A heuristic evaluation involves multiple evaluators examining an interface against a set of principles or design rules called heuristics. Heuristics can be thought of as simple and efficient rules that evaluators use as reminders of potential problem areas. Heuristics are typically derived from an examination of the problems uncovered in usability tests to generate overall principles.
A cognitive walkthrough is similar to a heuristic evaluation but with the emphasis on task scenarios that new users would likely perform with the software or website. An expert in usability principles then meticulously goes through each step, identifying problems users might encounter as they learn to use the interface.
Practical usability rating by experts (PURE) is a more recent method that combines cognitive walkthroughs with a scoring rubric. Evaluators score each task step on a three-point scale (1: Fine, 2: Flail, or 3: Fail/Bail).
Task analysis requires decomposing a goal-oriented task (e.g., submitting an expense report) into component steps to understand potential friction points and solutions. Although they can be used together in comprehensive task analysis, these methods are broadly divided into physical and cognitive analysis.
Physical Task Analysis
Although less often used in the development of digital products, physical task analysis can play an important role in evaluating designs for industrial products and services. For example, the early time-and-motion studies to increase efficiency of assembly line workers were strongly focused on analysis of physical tasks.
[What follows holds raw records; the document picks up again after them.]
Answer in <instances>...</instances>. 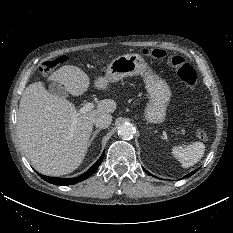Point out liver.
Returning a JSON list of instances; mask_svg holds the SVG:
<instances>
[{
	"mask_svg": "<svg viewBox=\"0 0 233 233\" xmlns=\"http://www.w3.org/2000/svg\"><path fill=\"white\" fill-rule=\"evenodd\" d=\"M48 80L64 85L73 96L82 95L89 87L87 74L73 65L60 67ZM109 83L105 76H99L94 87L106 91ZM115 109L114 100L104 99L96 109L78 114L74 104L49 93L42 82L30 84L21 96L17 121L26 158L41 174L62 176L73 172L86 155L95 117Z\"/></svg>",
	"mask_w": 233,
	"mask_h": 233,
	"instance_id": "6515ba94",
	"label": "liver"
}]
</instances>
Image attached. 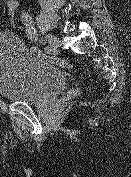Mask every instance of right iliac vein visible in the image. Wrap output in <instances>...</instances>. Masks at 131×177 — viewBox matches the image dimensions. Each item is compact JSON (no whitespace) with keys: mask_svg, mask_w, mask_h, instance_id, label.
Masks as SVG:
<instances>
[{"mask_svg":"<svg viewBox=\"0 0 131 177\" xmlns=\"http://www.w3.org/2000/svg\"><path fill=\"white\" fill-rule=\"evenodd\" d=\"M46 41L49 43L50 46L56 48L60 45V40L54 35L46 34L45 35Z\"/></svg>","mask_w":131,"mask_h":177,"instance_id":"1","label":"right iliac vein"}]
</instances>
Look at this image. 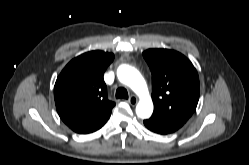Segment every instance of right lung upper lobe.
I'll use <instances>...</instances> for the list:
<instances>
[{
    "mask_svg": "<svg viewBox=\"0 0 249 165\" xmlns=\"http://www.w3.org/2000/svg\"><path fill=\"white\" fill-rule=\"evenodd\" d=\"M114 55L91 51L71 60L54 87L57 112L74 132L86 134L100 129L115 103L108 100L103 74Z\"/></svg>",
    "mask_w": 249,
    "mask_h": 165,
    "instance_id": "obj_1",
    "label": "right lung upper lobe"
}]
</instances>
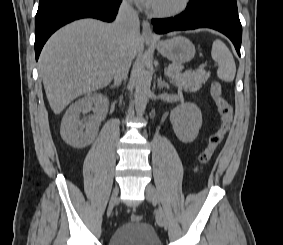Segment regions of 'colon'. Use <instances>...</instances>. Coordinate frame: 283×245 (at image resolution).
Returning <instances> with one entry per match:
<instances>
[{
  "label": "colon",
  "mask_w": 283,
  "mask_h": 245,
  "mask_svg": "<svg viewBox=\"0 0 283 245\" xmlns=\"http://www.w3.org/2000/svg\"><path fill=\"white\" fill-rule=\"evenodd\" d=\"M210 92L220 117V126L217 131L210 136L206 148L199 155L198 165L196 167L197 170L202 169L211 160L215 151L229 132L233 120V109L228 100L223 96L221 84L213 82ZM131 221L140 222L141 216L134 213L131 215Z\"/></svg>",
  "instance_id": "5ec220e1"
}]
</instances>
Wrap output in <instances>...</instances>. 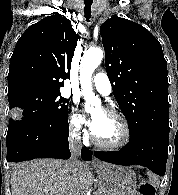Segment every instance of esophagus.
Segmentation results:
<instances>
[{"instance_id": "34e87169", "label": "esophagus", "mask_w": 178, "mask_h": 195, "mask_svg": "<svg viewBox=\"0 0 178 195\" xmlns=\"http://www.w3.org/2000/svg\"><path fill=\"white\" fill-rule=\"evenodd\" d=\"M93 165L94 166H102V163L96 159L93 160Z\"/></svg>"}]
</instances>
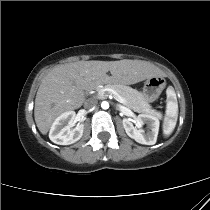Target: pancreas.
Wrapping results in <instances>:
<instances>
[{
  "label": "pancreas",
  "instance_id": "1",
  "mask_svg": "<svg viewBox=\"0 0 210 210\" xmlns=\"http://www.w3.org/2000/svg\"><path fill=\"white\" fill-rule=\"evenodd\" d=\"M112 89L116 91L124 100V104L138 113L158 116L159 114L151 109V106L146 101L143 93L123 84H107L97 90V96L102 98L106 95V90Z\"/></svg>",
  "mask_w": 210,
  "mask_h": 210
}]
</instances>
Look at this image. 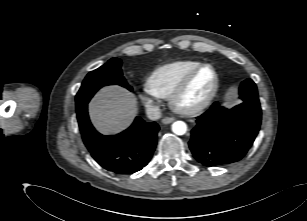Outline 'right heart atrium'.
Returning a JSON list of instances; mask_svg holds the SVG:
<instances>
[{
	"label": "right heart atrium",
	"mask_w": 307,
	"mask_h": 221,
	"mask_svg": "<svg viewBox=\"0 0 307 221\" xmlns=\"http://www.w3.org/2000/svg\"><path fill=\"white\" fill-rule=\"evenodd\" d=\"M139 98L147 107H152L154 105V100L146 93H140Z\"/></svg>",
	"instance_id": "right-heart-atrium-1"
}]
</instances>
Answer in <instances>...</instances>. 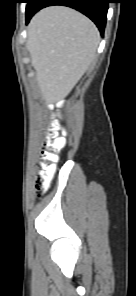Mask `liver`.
Instances as JSON below:
<instances>
[{
	"instance_id": "obj_1",
	"label": "liver",
	"mask_w": 136,
	"mask_h": 296,
	"mask_svg": "<svg viewBox=\"0 0 136 296\" xmlns=\"http://www.w3.org/2000/svg\"><path fill=\"white\" fill-rule=\"evenodd\" d=\"M26 47L42 97L67 96L93 62L99 44L95 24L74 9L46 7L27 28Z\"/></svg>"
}]
</instances>
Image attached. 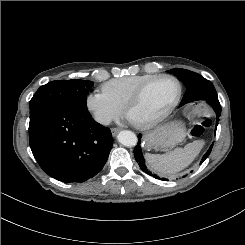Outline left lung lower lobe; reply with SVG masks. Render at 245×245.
<instances>
[{
    "label": "left lung lower lobe",
    "instance_id": "1",
    "mask_svg": "<svg viewBox=\"0 0 245 245\" xmlns=\"http://www.w3.org/2000/svg\"><path fill=\"white\" fill-rule=\"evenodd\" d=\"M214 109L215 113H216V118H217V121H216V128H217V125H218V120H219V117L221 115V106H220V103H219V100L218 99H209V100H206ZM216 128H215V132H216ZM141 137L142 135L139 134L138 135V144L136 145V147L134 148V156H135V159L136 161L139 163V166L140 168L147 174L149 175H153L150 171L147 170L144 162H145V159L142 155V149H141ZM211 149H212V145L210 146V148L208 149V151L206 152V154L202 157V161L201 163L209 156L210 152H211ZM155 178H158L160 179L157 175H154Z\"/></svg>",
    "mask_w": 245,
    "mask_h": 245
}]
</instances>
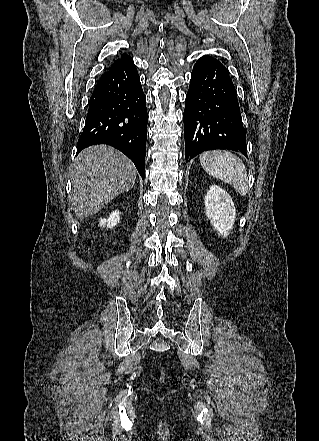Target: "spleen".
<instances>
[{"label":"spleen","instance_id":"spleen-1","mask_svg":"<svg viewBox=\"0 0 319 441\" xmlns=\"http://www.w3.org/2000/svg\"><path fill=\"white\" fill-rule=\"evenodd\" d=\"M199 159L209 175L231 184L239 194H247V171L239 157L228 151H206Z\"/></svg>","mask_w":319,"mask_h":441}]
</instances>
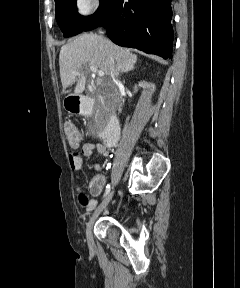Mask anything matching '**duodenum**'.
Masks as SVG:
<instances>
[{
  "instance_id": "410a0bca",
  "label": "duodenum",
  "mask_w": 240,
  "mask_h": 288,
  "mask_svg": "<svg viewBox=\"0 0 240 288\" xmlns=\"http://www.w3.org/2000/svg\"><path fill=\"white\" fill-rule=\"evenodd\" d=\"M74 102L77 106V112L81 114H89L93 111L94 101L90 98L75 97ZM120 135V126L117 118L111 115L108 119L107 126L102 134V139L105 145L113 146L117 142Z\"/></svg>"
}]
</instances>
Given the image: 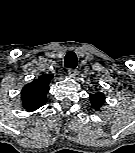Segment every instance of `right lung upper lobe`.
Masks as SVG:
<instances>
[{"instance_id":"obj_1","label":"right lung upper lobe","mask_w":135,"mask_h":153,"mask_svg":"<svg viewBox=\"0 0 135 153\" xmlns=\"http://www.w3.org/2000/svg\"><path fill=\"white\" fill-rule=\"evenodd\" d=\"M53 77V74H42L38 79H35L23 87L21 99L23 107L28 112L35 111L46 103L49 83Z\"/></svg>"}]
</instances>
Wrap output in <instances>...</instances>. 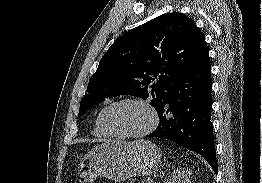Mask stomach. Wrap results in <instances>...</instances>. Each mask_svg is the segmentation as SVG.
Listing matches in <instances>:
<instances>
[{"label":"stomach","instance_id":"obj_1","mask_svg":"<svg viewBox=\"0 0 262 183\" xmlns=\"http://www.w3.org/2000/svg\"><path fill=\"white\" fill-rule=\"evenodd\" d=\"M161 157V150L149 140L110 139L87 152L76 171L86 183H92L98 176L123 181L155 173Z\"/></svg>","mask_w":262,"mask_h":183}]
</instances>
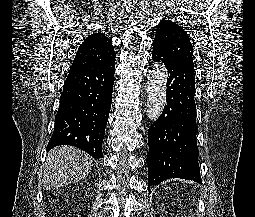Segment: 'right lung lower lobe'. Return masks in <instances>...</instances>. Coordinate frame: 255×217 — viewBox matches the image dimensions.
<instances>
[{
	"label": "right lung lower lobe",
	"mask_w": 255,
	"mask_h": 217,
	"mask_svg": "<svg viewBox=\"0 0 255 217\" xmlns=\"http://www.w3.org/2000/svg\"><path fill=\"white\" fill-rule=\"evenodd\" d=\"M114 73L115 61L70 69L47 150L71 145L94 158H103L101 147L111 108Z\"/></svg>",
	"instance_id": "obj_1"
}]
</instances>
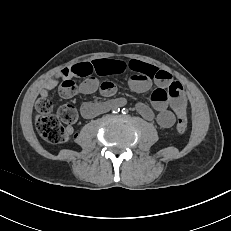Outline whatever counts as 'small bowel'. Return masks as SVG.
Segmentation results:
<instances>
[{
  "instance_id": "obj_1",
  "label": "small bowel",
  "mask_w": 231,
  "mask_h": 231,
  "mask_svg": "<svg viewBox=\"0 0 231 231\" xmlns=\"http://www.w3.org/2000/svg\"><path fill=\"white\" fill-rule=\"evenodd\" d=\"M126 70L131 72L128 84L133 91L142 93L154 86L151 106L143 103L136 106L144 118L156 120L162 128H170L174 125L176 118L186 116L187 101L182 85L167 71L138 60L126 63L121 60L98 59L65 68L44 83L36 107L41 101L48 99L49 92L57 86L60 79L73 75L84 78L79 86L80 93L91 94L100 90L102 95L111 96L116 92L114 83L111 81L100 83L97 77L121 74ZM112 102L115 105H121L123 100L117 99ZM109 107L106 102H85L80 108V113L84 118H93ZM67 131L71 133L72 128L68 127Z\"/></svg>"
}]
</instances>
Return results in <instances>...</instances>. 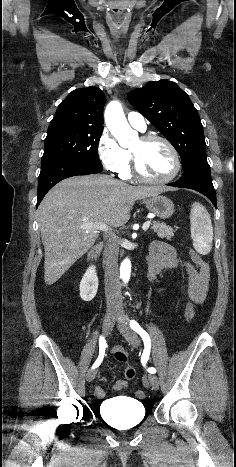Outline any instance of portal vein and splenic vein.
<instances>
[{
  "label": "portal vein and splenic vein",
  "mask_w": 236,
  "mask_h": 467,
  "mask_svg": "<svg viewBox=\"0 0 236 467\" xmlns=\"http://www.w3.org/2000/svg\"><path fill=\"white\" fill-rule=\"evenodd\" d=\"M150 226V222L147 221L143 224V230L144 231H147L148 228ZM87 228H92V229H97V230H101V231H104V232H108V230H110V227L108 225H106L105 223H96V224H91L89 226H86Z\"/></svg>",
  "instance_id": "1"
}]
</instances>
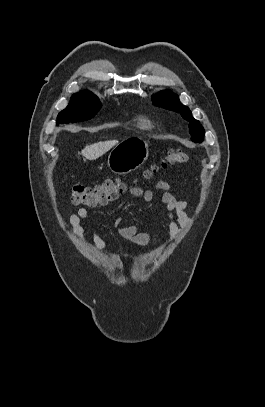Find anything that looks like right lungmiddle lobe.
<instances>
[{
    "label": "right lung middle lobe",
    "mask_w": 265,
    "mask_h": 407,
    "mask_svg": "<svg viewBox=\"0 0 265 407\" xmlns=\"http://www.w3.org/2000/svg\"><path fill=\"white\" fill-rule=\"evenodd\" d=\"M99 99L88 91L74 94L66 109L57 117V124L86 121L93 118L101 108Z\"/></svg>",
    "instance_id": "right-lung-middle-lobe-1"
}]
</instances>
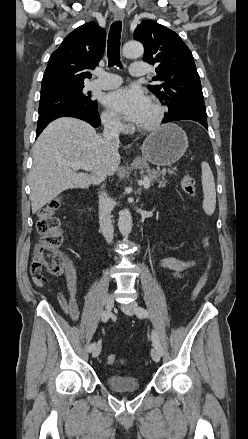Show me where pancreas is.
Here are the masks:
<instances>
[{
	"mask_svg": "<svg viewBox=\"0 0 248 439\" xmlns=\"http://www.w3.org/2000/svg\"><path fill=\"white\" fill-rule=\"evenodd\" d=\"M174 170H176V168L168 169V170H166V169H162V170H160V169H157V170L147 169V173H148L147 177L151 182H154V181L158 182L159 187H165L167 184V181L165 180L164 176L167 173L174 174Z\"/></svg>",
	"mask_w": 248,
	"mask_h": 439,
	"instance_id": "cf45deb5",
	"label": "pancreas"
}]
</instances>
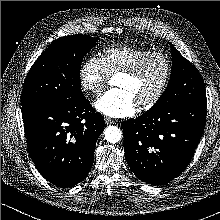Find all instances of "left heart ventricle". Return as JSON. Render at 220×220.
Instances as JSON below:
<instances>
[{"mask_svg": "<svg viewBox=\"0 0 220 220\" xmlns=\"http://www.w3.org/2000/svg\"><path fill=\"white\" fill-rule=\"evenodd\" d=\"M165 65L159 58L150 59L135 77L119 76L116 85L128 90L137 103L150 98L160 86Z\"/></svg>", "mask_w": 220, "mask_h": 220, "instance_id": "obj_1", "label": "left heart ventricle"}]
</instances>
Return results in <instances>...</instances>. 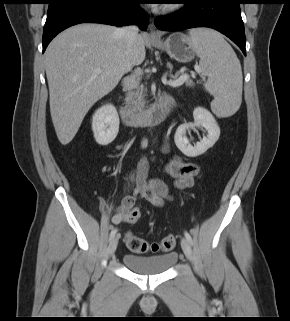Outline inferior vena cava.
I'll list each match as a JSON object with an SVG mask.
<instances>
[{
    "label": "inferior vena cava",
    "instance_id": "inferior-vena-cava-1",
    "mask_svg": "<svg viewBox=\"0 0 290 321\" xmlns=\"http://www.w3.org/2000/svg\"><path fill=\"white\" fill-rule=\"evenodd\" d=\"M119 34L123 37L124 41L131 45L137 38L138 35V27L135 25H130L123 27L119 30Z\"/></svg>",
    "mask_w": 290,
    "mask_h": 321
}]
</instances>
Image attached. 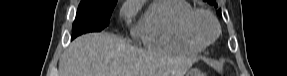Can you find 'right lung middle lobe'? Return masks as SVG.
Masks as SVG:
<instances>
[{"instance_id":"right-lung-middle-lobe-1","label":"right lung middle lobe","mask_w":287,"mask_h":76,"mask_svg":"<svg viewBox=\"0 0 287 76\" xmlns=\"http://www.w3.org/2000/svg\"><path fill=\"white\" fill-rule=\"evenodd\" d=\"M117 0H82L73 23L72 39L88 32L102 31L109 25V19Z\"/></svg>"}]
</instances>
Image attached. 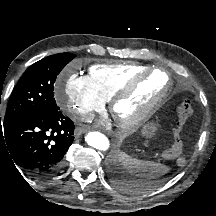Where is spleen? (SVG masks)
<instances>
[{"label":"spleen","mask_w":216,"mask_h":216,"mask_svg":"<svg viewBox=\"0 0 216 216\" xmlns=\"http://www.w3.org/2000/svg\"><path fill=\"white\" fill-rule=\"evenodd\" d=\"M119 158L128 173L140 179L155 178L168 172V168L160 163L132 158L123 152Z\"/></svg>","instance_id":"1"}]
</instances>
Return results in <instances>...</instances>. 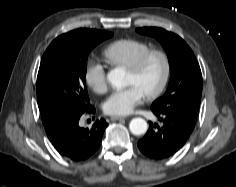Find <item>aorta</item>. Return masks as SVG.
Segmentation results:
<instances>
[{"mask_svg":"<svg viewBox=\"0 0 236 187\" xmlns=\"http://www.w3.org/2000/svg\"><path fill=\"white\" fill-rule=\"evenodd\" d=\"M108 82L117 90L127 86L126 72L122 68H115L107 74ZM129 129L134 135H142L148 129L147 122L143 118H134L130 121Z\"/></svg>","mask_w":236,"mask_h":187,"instance_id":"762f6f07","label":"aorta"}]
</instances>
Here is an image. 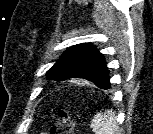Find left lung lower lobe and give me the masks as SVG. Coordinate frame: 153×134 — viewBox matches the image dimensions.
Returning a JSON list of instances; mask_svg holds the SVG:
<instances>
[{
	"label": "left lung lower lobe",
	"instance_id": "left-lung-lower-lobe-1",
	"mask_svg": "<svg viewBox=\"0 0 153 134\" xmlns=\"http://www.w3.org/2000/svg\"><path fill=\"white\" fill-rule=\"evenodd\" d=\"M101 89H109V86L101 87Z\"/></svg>",
	"mask_w": 153,
	"mask_h": 134
}]
</instances>
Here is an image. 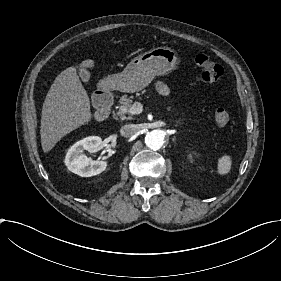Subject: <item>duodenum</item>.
<instances>
[{"label": "duodenum", "instance_id": "1", "mask_svg": "<svg viewBox=\"0 0 281 281\" xmlns=\"http://www.w3.org/2000/svg\"><path fill=\"white\" fill-rule=\"evenodd\" d=\"M95 103L98 107L97 118L99 120H104L109 115L111 109V105H112L111 95L109 93L102 92L96 96Z\"/></svg>", "mask_w": 281, "mask_h": 281}]
</instances>
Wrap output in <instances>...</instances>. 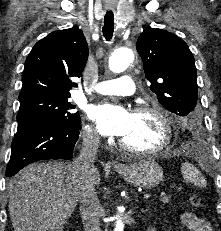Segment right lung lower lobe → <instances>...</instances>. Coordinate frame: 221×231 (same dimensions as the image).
<instances>
[{
	"label": "right lung lower lobe",
	"instance_id": "right-lung-lower-lobe-1",
	"mask_svg": "<svg viewBox=\"0 0 221 231\" xmlns=\"http://www.w3.org/2000/svg\"><path fill=\"white\" fill-rule=\"evenodd\" d=\"M81 123L31 120L17 128L6 176H14L26 165L44 159H71Z\"/></svg>",
	"mask_w": 221,
	"mask_h": 231
}]
</instances>
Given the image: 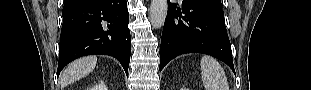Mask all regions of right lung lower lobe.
Wrapping results in <instances>:
<instances>
[{
	"mask_svg": "<svg viewBox=\"0 0 311 90\" xmlns=\"http://www.w3.org/2000/svg\"><path fill=\"white\" fill-rule=\"evenodd\" d=\"M57 76L72 60L110 55L128 73L131 36L126 0H65Z\"/></svg>",
	"mask_w": 311,
	"mask_h": 90,
	"instance_id": "1",
	"label": "right lung lower lobe"
}]
</instances>
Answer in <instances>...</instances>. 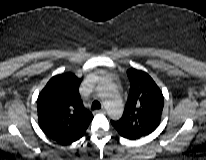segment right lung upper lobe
<instances>
[{
	"instance_id": "obj_1",
	"label": "right lung upper lobe",
	"mask_w": 206,
	"mask_h": 160,
	"mask_svg": "<svg viewBox=\"0 0 206 160\" xmlns=\"http://www.w3.org/2000/svg\"><path fill=\"white\" fill-rule=\"evenodd\" d=\"M72 73L52 77L37 99L38 122L43 132L61 144L80 139L93 119L84 108L79 85Z\"/></svg>"
}]
</instances>
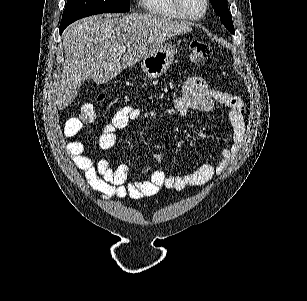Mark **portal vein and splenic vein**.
Masks as SVG:
<instances>
[{
  "label": "portal vein and splenic vein",
  "instance_id": "obj_1",
  "mask_svg": "<svg viewBox=\"0 0 307 301\" xmlns=\"http://www.w3.org/2000/svg\"><path fill=\"white\" fill-rule=\"evenodd\" d=\"M115 52H120V54H122V52H126V46H119V48H114Z\"/></svg>",
  "mask_w": 307,
  "mask_h": 301
}]
</instances>
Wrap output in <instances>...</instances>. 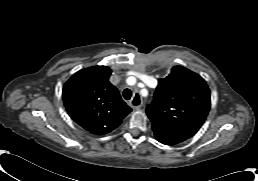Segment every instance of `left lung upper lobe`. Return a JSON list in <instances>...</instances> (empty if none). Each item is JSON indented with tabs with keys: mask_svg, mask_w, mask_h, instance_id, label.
Returning a JSON list of instances; mask_svg holds the SVG:
<instances>
[{
	"mask_svg": "<svg viewBox=\"0 0 258 181\" xmlns=\"http://www.w3.org/2000/svg\"><path fill=\"white\" fill-rule=\"evenodd\" d=\"M210 104L204 79L185 67L174 66L166 78L159 79L146 112L153 129L188 139L204 123Z\"/></svg>",
	"mask_w": 258,
	"mask_h": 181,
	"instance_id": "5c2ea615",
	"label": "left lung upper lobe"
}]
</instances>
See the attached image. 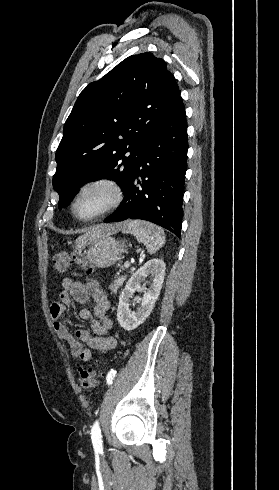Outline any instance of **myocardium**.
I'll return each mask as SVG.
<instances>
[{
  "mask_svg": "<svg viewBox=\"0 0 279 490\" xmlns=\"http://www.w3.org/2000/svg\"><path fill=\"white\" fill-rule=\"evenodd\" d=\"M91 187L106 190L108 192V198L93 212L87 215H81L77 211V204L85 191ZM124 197L123 187L116 178L109 175L92 176L81 181L76 187L70 204L71 213L78 221L89 222L117 208L124 200Z\"/></svg>",
  "mask_w": 279,
  "mask_h": 490,
  "instance_id": "1",
  "label": "myocardium"
}]
</instances>
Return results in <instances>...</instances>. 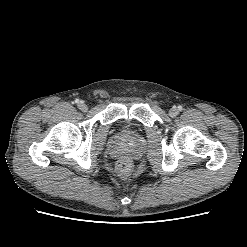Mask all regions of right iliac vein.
I'll return each instance as SVG.
<instances>
[{"label": "right iliac vein", "instance_id": "right-iliac-vein-1", "mask_svg": "<svg viewBox=\"0 0 247 247\" xmlns=\"http://www.w3.org/2000/svg\"><path fill=\"white\" fill-rule=\"evenodd\" d=\"M78 108H79L82 112H86V111L88 110V106H87L85 103H83V102H81V103L78 104Z\"/></svg>", "mask_w": 247, "mask_h": 247}]
</instances>
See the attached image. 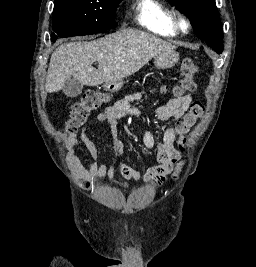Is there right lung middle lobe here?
Wrapping results in <instances>:
<instances>
[{
	"instance_id": "dd1d6c3e",
	"label": "right lung middle lobe",
	"mask_w": 256,
	"mask_h": 267,
	"mask_svg": "<svg viewBox=\"0 0 256 267\" xmlns=\"http://www.w3.org/2000/svg\"><path fill=\"white\" fill-rule=\"evenodd\" d=\"M122 0H55L51 41L58 37L90 35L114 28Z\"/></svg>"
}]
</instances>
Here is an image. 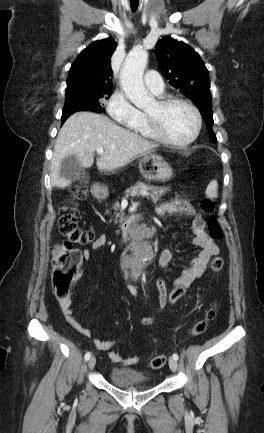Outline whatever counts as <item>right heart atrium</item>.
<instances>
[{"mask_svg": "<svg viewBox=\"0 0 264 433\" xmlns=\"http://www.w3.org/2000/svg\"><path fill=\"white\" fill-rule=\"evenodd\" d=\"M106 111L117 123L131 126L140 118V111L121 91H115L106 101Z\"/></svg>", "mask_w": 264, "mask_h": 433, "instance_id": "d8ad5b80", "label": "right heart atrium"}]
</instances>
Cognitive modeling uses a collection of methods that approximate what’s happening in the minds of users based on principles derived from psychological research. These methods are applied to the prediction of behaviors commonly, but not exclusively, with digital products.
The Goals, Operators, Methods, and Selection Rules (GOMS) method estimates the time it takes a skilled user to complete tasks. Different steps are used to estimate this time.
• Keystroke Level Modeling (KLM)
Keystroke Level Modeling is a simpler instance of GOMS where only four operators are available for each step: keystroke, pointing, homing/drawing, and a mental operation.